# Task
Write out each line of the entries below that holds the word "Model".

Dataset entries
>>>

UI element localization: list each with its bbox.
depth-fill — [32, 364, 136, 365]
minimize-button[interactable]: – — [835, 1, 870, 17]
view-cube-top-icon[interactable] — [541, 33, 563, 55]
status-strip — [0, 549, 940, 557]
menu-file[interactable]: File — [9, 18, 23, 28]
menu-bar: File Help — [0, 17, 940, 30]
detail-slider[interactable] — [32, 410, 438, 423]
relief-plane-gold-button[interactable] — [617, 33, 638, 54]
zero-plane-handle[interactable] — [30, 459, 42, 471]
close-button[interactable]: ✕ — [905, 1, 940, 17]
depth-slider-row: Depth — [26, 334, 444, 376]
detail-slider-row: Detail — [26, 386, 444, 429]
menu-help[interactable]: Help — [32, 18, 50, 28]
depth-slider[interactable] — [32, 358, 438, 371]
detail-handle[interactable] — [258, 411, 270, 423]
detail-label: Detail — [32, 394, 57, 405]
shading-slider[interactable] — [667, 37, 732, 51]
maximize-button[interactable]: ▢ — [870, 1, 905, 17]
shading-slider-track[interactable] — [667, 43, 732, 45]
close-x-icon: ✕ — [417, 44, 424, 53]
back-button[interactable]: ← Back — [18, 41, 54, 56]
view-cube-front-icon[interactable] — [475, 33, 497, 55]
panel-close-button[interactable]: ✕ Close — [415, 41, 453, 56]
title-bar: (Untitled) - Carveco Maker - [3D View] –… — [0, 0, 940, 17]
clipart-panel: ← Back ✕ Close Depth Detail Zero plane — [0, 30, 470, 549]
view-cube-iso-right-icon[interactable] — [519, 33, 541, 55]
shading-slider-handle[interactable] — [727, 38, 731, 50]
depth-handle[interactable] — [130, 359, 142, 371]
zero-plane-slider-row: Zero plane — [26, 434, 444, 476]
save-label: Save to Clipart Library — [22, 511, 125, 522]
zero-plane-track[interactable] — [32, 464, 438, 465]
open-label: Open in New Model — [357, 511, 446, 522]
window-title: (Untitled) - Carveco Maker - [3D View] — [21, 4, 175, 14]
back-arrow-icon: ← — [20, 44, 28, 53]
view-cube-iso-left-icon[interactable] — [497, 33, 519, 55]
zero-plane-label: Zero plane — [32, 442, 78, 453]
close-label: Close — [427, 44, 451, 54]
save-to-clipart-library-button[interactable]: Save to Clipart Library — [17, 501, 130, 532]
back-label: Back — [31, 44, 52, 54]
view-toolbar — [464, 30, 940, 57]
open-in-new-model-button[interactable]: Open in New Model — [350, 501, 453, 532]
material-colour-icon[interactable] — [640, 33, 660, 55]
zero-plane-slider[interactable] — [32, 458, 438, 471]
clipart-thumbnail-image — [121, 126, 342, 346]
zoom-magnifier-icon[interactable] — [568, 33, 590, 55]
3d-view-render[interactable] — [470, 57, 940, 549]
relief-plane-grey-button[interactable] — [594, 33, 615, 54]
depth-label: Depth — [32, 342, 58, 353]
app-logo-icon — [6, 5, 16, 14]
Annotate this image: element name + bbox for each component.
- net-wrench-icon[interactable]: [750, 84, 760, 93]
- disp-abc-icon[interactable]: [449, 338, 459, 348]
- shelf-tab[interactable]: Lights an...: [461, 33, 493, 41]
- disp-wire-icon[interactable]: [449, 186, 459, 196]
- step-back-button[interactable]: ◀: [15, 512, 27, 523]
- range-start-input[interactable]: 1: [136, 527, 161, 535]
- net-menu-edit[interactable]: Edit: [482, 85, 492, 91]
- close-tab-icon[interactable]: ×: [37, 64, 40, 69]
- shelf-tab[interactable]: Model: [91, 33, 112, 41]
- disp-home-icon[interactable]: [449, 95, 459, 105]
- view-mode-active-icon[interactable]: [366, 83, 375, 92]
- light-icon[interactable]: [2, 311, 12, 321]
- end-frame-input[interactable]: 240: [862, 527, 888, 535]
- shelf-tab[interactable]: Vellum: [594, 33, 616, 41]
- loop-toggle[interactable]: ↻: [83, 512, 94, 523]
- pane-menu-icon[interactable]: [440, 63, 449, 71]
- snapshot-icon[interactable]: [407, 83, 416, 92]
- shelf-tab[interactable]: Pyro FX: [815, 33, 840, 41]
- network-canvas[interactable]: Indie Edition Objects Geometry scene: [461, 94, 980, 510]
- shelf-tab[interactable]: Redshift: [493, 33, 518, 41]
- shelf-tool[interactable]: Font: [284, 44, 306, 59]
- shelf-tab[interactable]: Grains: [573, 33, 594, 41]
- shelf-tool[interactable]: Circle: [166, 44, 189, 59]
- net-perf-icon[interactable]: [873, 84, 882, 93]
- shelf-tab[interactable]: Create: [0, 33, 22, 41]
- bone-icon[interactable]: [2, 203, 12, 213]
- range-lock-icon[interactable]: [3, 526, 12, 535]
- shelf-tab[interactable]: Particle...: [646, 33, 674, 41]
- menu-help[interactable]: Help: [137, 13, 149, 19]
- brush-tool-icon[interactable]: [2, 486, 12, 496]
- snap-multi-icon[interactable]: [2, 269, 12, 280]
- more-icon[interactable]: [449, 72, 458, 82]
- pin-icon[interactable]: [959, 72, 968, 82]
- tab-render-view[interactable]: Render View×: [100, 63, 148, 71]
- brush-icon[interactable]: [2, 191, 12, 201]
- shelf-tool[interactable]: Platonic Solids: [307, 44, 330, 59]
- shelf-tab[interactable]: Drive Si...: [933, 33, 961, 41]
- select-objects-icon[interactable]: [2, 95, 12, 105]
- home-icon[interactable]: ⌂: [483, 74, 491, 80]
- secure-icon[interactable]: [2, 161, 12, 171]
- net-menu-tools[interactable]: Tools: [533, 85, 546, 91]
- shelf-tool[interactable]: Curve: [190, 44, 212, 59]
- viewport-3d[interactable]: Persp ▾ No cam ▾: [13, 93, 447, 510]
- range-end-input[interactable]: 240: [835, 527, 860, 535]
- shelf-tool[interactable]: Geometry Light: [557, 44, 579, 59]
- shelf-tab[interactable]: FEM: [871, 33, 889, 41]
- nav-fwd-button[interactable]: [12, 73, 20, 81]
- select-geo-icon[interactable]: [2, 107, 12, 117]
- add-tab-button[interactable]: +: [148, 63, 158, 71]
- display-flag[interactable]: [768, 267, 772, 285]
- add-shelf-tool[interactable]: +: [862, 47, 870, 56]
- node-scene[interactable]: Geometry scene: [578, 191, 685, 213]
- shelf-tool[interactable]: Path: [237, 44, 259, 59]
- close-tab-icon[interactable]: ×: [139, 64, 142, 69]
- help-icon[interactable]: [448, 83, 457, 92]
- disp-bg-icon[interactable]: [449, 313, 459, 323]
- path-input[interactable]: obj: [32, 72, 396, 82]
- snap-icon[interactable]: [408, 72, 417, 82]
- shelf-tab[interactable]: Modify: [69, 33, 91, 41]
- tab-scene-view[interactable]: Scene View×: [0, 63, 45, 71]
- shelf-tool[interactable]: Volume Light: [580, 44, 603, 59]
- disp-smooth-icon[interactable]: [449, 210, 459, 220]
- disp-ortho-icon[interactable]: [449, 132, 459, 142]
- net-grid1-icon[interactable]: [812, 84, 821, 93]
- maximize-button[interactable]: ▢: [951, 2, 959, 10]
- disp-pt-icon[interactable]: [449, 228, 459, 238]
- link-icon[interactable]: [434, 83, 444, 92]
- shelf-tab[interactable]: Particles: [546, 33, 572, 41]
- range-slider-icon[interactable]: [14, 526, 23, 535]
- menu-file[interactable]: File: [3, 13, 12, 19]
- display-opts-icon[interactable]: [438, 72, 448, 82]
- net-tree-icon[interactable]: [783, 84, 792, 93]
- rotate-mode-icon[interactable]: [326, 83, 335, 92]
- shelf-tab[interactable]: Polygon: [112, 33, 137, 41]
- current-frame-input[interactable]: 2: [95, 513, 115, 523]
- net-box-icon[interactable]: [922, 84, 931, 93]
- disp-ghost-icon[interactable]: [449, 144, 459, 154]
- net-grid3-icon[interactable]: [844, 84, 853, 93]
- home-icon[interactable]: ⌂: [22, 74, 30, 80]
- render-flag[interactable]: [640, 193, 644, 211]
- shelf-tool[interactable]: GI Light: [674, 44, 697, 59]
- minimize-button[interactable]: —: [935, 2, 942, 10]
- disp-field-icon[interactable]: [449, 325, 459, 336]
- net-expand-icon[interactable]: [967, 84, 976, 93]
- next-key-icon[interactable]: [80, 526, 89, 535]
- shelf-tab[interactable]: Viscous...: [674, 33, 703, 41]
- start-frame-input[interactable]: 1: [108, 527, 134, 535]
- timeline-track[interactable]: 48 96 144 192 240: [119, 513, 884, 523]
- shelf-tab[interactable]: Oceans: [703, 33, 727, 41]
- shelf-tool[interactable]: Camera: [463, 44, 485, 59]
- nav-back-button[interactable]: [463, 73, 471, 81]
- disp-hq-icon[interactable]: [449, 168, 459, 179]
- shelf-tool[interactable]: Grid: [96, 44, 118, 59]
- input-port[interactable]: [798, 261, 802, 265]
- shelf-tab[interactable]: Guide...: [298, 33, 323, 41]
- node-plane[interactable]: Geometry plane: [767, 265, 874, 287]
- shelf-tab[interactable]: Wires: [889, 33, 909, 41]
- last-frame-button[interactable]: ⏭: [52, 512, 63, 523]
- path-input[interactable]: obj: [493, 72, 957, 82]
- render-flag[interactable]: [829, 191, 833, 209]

<<<

# Exercise response
open-label: Open in New Model — [357, 511, 446, 522]
open-in-new-model-button[interactable]: Open in New Model — [350, 501, 453, 532]
- shelf-tab[interactable]: Model: [91, 33, 112, 41]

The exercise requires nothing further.